Work item >>
Return all lines from the listing below in which "timestamp" appears.
■ ■ ■
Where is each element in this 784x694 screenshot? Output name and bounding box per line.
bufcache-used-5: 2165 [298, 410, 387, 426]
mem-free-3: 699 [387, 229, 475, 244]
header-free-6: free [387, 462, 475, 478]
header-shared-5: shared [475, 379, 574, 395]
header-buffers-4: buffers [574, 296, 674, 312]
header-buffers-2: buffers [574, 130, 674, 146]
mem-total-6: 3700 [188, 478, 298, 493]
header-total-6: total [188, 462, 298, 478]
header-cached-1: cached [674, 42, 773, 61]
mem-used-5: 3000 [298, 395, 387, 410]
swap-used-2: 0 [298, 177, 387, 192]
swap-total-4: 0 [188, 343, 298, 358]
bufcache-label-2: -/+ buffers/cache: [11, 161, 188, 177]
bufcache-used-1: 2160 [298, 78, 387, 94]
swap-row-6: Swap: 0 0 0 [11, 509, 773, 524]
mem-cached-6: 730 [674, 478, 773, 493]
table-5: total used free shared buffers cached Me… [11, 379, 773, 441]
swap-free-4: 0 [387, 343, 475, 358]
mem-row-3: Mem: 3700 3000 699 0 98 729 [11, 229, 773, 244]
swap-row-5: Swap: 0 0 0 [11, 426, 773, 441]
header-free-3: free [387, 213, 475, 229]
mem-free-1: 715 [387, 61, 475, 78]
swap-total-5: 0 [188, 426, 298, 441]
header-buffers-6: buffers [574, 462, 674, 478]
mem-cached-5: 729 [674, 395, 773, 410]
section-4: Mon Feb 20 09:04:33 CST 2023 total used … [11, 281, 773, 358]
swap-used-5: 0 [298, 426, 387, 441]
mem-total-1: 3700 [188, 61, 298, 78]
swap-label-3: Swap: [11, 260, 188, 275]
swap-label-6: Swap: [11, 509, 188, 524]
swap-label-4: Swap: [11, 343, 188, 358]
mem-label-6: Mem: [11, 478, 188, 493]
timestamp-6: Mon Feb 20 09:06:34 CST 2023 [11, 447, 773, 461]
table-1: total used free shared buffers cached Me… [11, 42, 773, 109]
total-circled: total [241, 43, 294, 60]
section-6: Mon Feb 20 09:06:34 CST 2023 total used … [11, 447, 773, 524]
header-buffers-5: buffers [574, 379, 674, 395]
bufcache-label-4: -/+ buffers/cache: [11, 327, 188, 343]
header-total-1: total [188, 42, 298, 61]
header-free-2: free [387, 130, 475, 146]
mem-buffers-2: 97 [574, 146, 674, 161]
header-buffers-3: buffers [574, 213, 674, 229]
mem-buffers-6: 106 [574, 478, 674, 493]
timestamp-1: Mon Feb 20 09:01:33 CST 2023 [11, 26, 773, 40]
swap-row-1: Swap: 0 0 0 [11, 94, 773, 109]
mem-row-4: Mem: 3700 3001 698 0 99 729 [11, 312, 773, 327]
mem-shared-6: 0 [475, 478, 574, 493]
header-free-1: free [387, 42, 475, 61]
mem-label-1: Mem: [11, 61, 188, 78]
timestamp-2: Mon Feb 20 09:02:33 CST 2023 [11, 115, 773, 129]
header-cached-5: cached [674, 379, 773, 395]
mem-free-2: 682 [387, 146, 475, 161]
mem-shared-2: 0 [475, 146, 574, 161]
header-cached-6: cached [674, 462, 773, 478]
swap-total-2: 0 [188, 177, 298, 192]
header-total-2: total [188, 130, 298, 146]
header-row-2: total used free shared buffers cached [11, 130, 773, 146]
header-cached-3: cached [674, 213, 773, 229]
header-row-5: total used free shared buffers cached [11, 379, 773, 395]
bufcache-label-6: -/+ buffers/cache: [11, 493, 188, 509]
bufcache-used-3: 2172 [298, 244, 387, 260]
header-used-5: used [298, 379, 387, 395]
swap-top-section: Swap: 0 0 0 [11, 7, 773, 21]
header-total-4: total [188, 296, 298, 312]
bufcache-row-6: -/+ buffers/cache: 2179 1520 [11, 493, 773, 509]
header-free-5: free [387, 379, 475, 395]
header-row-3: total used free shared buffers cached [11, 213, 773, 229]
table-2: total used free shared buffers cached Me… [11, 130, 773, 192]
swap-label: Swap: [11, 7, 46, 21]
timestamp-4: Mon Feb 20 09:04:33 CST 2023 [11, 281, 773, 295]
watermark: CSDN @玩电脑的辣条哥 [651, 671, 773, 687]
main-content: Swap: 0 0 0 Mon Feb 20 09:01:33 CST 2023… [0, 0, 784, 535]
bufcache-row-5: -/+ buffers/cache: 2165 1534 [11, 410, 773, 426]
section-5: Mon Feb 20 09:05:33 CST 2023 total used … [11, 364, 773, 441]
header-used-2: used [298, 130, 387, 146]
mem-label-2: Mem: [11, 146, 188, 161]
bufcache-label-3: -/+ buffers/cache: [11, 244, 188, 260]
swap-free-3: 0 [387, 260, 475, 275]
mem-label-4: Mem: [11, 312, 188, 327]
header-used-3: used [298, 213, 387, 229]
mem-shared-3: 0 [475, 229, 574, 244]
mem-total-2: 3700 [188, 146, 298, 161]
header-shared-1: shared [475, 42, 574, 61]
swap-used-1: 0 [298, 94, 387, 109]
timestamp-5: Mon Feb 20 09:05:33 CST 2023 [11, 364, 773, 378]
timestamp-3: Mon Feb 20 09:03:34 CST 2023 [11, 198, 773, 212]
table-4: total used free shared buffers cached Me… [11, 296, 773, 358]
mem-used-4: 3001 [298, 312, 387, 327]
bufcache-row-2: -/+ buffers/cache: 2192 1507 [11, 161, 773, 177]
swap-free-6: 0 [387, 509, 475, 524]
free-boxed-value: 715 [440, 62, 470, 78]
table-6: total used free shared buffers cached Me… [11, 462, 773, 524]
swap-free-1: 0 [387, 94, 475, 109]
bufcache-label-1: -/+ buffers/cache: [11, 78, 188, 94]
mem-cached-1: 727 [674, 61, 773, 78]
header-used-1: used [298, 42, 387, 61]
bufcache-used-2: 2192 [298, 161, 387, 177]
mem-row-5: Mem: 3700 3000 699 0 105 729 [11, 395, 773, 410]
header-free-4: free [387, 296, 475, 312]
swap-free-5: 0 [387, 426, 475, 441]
■ ■ ■
Solution >>
timestamp-6: Mon Feb 20 09:06:34 CST 2023 [11, 447, 773, 461]
timestamp-1: Mon Feb 20 09:01:33 CST 2023 [11, 26, 773, 40]
timestamp-2: Mon Feb 20 09:02:33 CST 2023 [11, 115, 773, 129]
timestamp-4: Mon Feb 20 09:04:33 CST 2023 [11, 281, 773, 295]
timestamp-5: Mon Feb 20 09:05:33 CST 2023 [11, 364, 773, 378]
timestamp-3: Mon Feb 20 09:03:34 CST 2023 [11, 198, 773, 212]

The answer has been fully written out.